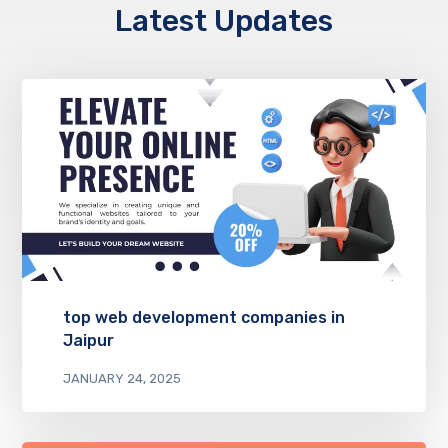
Latest Updates
top web development companies in
Jaipur
JANUARY 24, 2025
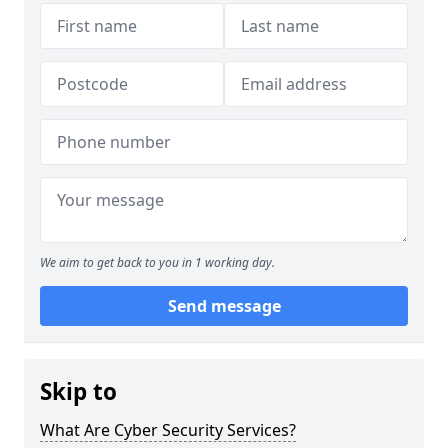
We aim to get back to you in 1 working day.
Send message
Skip to
What Are Cyber Security Services?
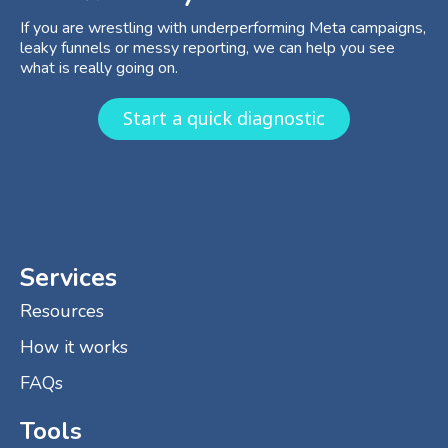
If you are wrestling with underperforming Meta campaigns,
leaky funnels or messy reporting, we can help you see
what is really going on.
Start a quick diagnostic
Services
Resources
How it works
FAQs
Tools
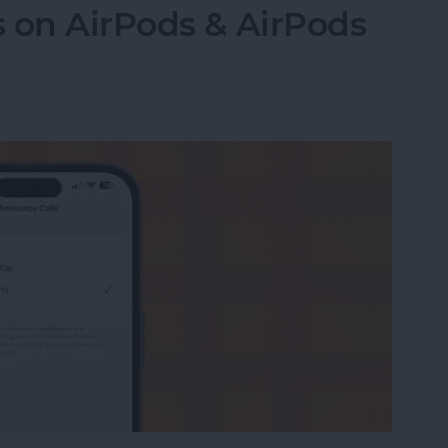
 on AirPods & AirPods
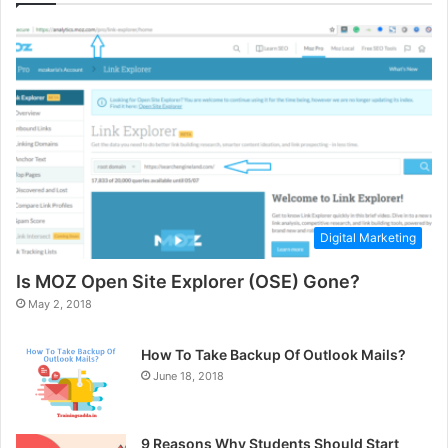
Digital Marketing
Is MOZ Open Site Explorer (OSE) Gone?
May 2, 2018
How To Take Backup Of Outlook Mails?
June 18, 2018
9 Reasons Why Students Should Start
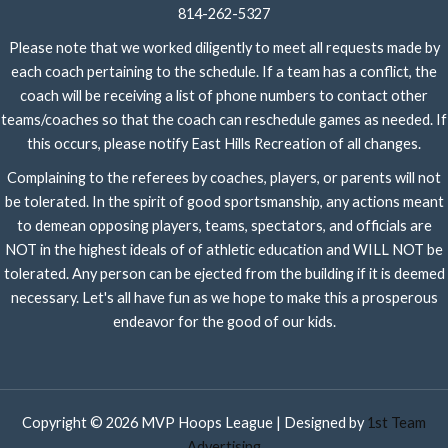
814-262-5327
Please note that we worked diligently to meet all requests made by
each coach pertaining to the schedule. If a team has a conflict, the
coach will be receiving a list of phone numbers to contact other
teams/coaches so that the coach can reschedule games as needed. If
this occurs, please notify East Hills Recreation of all changes.
Complaining to the referees by coaches, players, or parents will not
be tolerated. In the spirit of good sportsmanship, any actions meant
to demean opposing players, teams, spectators, and officials are
NOT in the highest ideals of of athletic education and WILL NOT be
tolerated. Any person can be ejected from the building if it is deemed
necessary. Let's all have fun as we hope to make this a prosperous
endeavor for the good of our kids.
Copyright © 2026 MVP Hoops League | Designed by
1st Team
Advertising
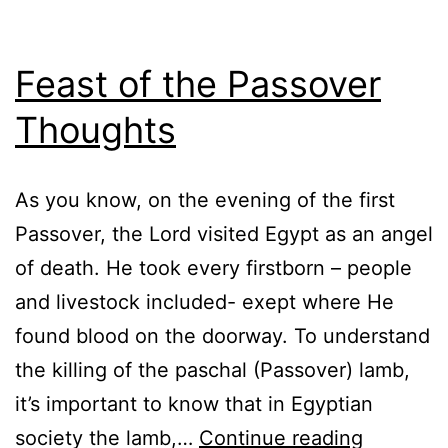
Feast of the Passover
Thoughts
As you know, on the evening of the first
Passover, the Lord visited Egypt as an angel
of death. He took every firstborn – people
and livestock included- exept where He
found blood on the doorway. To understand
the killing of the paschal (Passover) lamb,
it’s important to know that in Egyptian
Feast
society the lamb,…
Continue reading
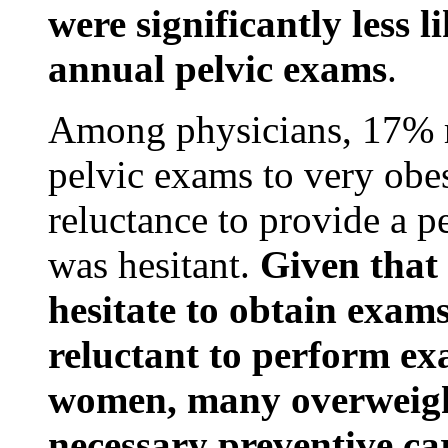
were significantly less l
annual pelvic exams
.
Among physicians, 17% r
pelvic exams to very ob
reluctance to provide a pe
was hesitant.
Given tha
hesitate to obtain exam
reluctant to perform ex
women, many overweigh
necessary preventive ca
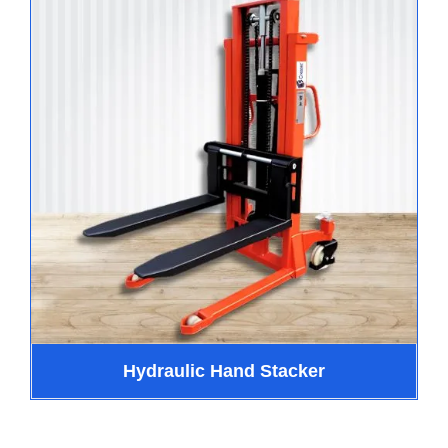
Hydraulic Hand Stacker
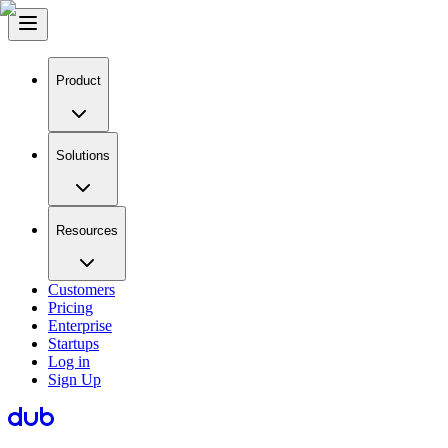
Product
Solutions
Resources
Customers
Pricing
Enterprise
Startups
Log in
Sign Up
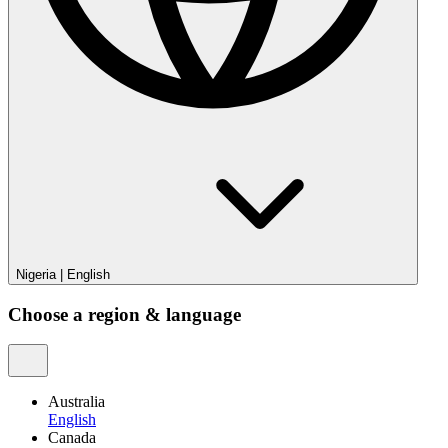
Nigeria
|
English
Choose a region & language
Australia
English
Canada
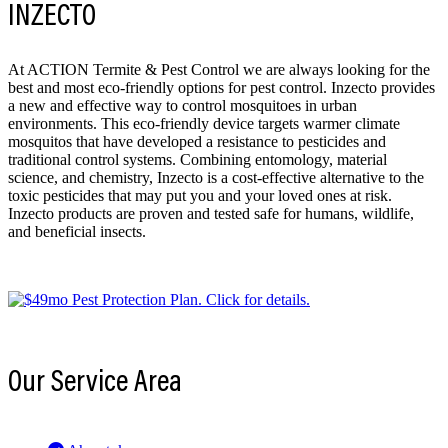
INZECTO
At ACTION Termite & Pest Control we are always looking for the
best and most eco-friendly options for pest control. Inzecto provides
a new and effective way to control mosquitoes in urban
environments. This eco-friendly device targets warmer climate
mosquitos that have developed a resistance to pesticides and
traditional control systems. Combining entomology, material
science, and chemistry, Inzecto is a cost-effective alternative to the
toxic pesticides that may put you and your loved ones at risk.
Inzecto products are proven and tested safe for humans, wildlife,
and beneficial insects.
Our Service Area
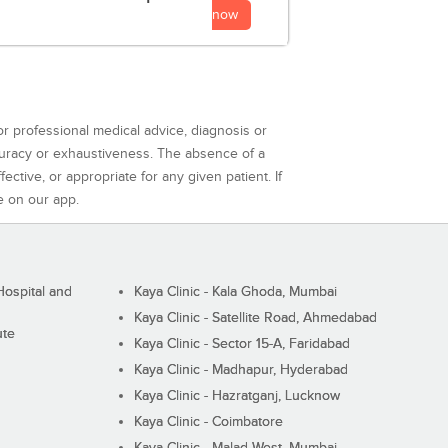
now
or professional medical advice, diagnosis or
curacy or exhaustiveness. The absence of a
ctive, or appropriate for any given patient. If
e on our app.
ospital and
Kaya Clinic - Kala Ghoda, Mumbai
Kaya Clinic - Satellite Road, Ahmedabad
ute
Kaya Clinic - Sector 15-A, Faridabad
Kaya Clinic - Madhapur, Hyderabad
Kaya Clinic - Hazratganj, Lucknow
Kaya Clinic - Coimbatore
Kaya Clinic - Malad West, Mumbai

_ _ _ _ _

- _WHAT YOU HAVE TO DO_: Your task is to copy every line in the entries that holds the string "Services".

- _OUTPUT BELOW_:
What Are Cyber Security Services?
Services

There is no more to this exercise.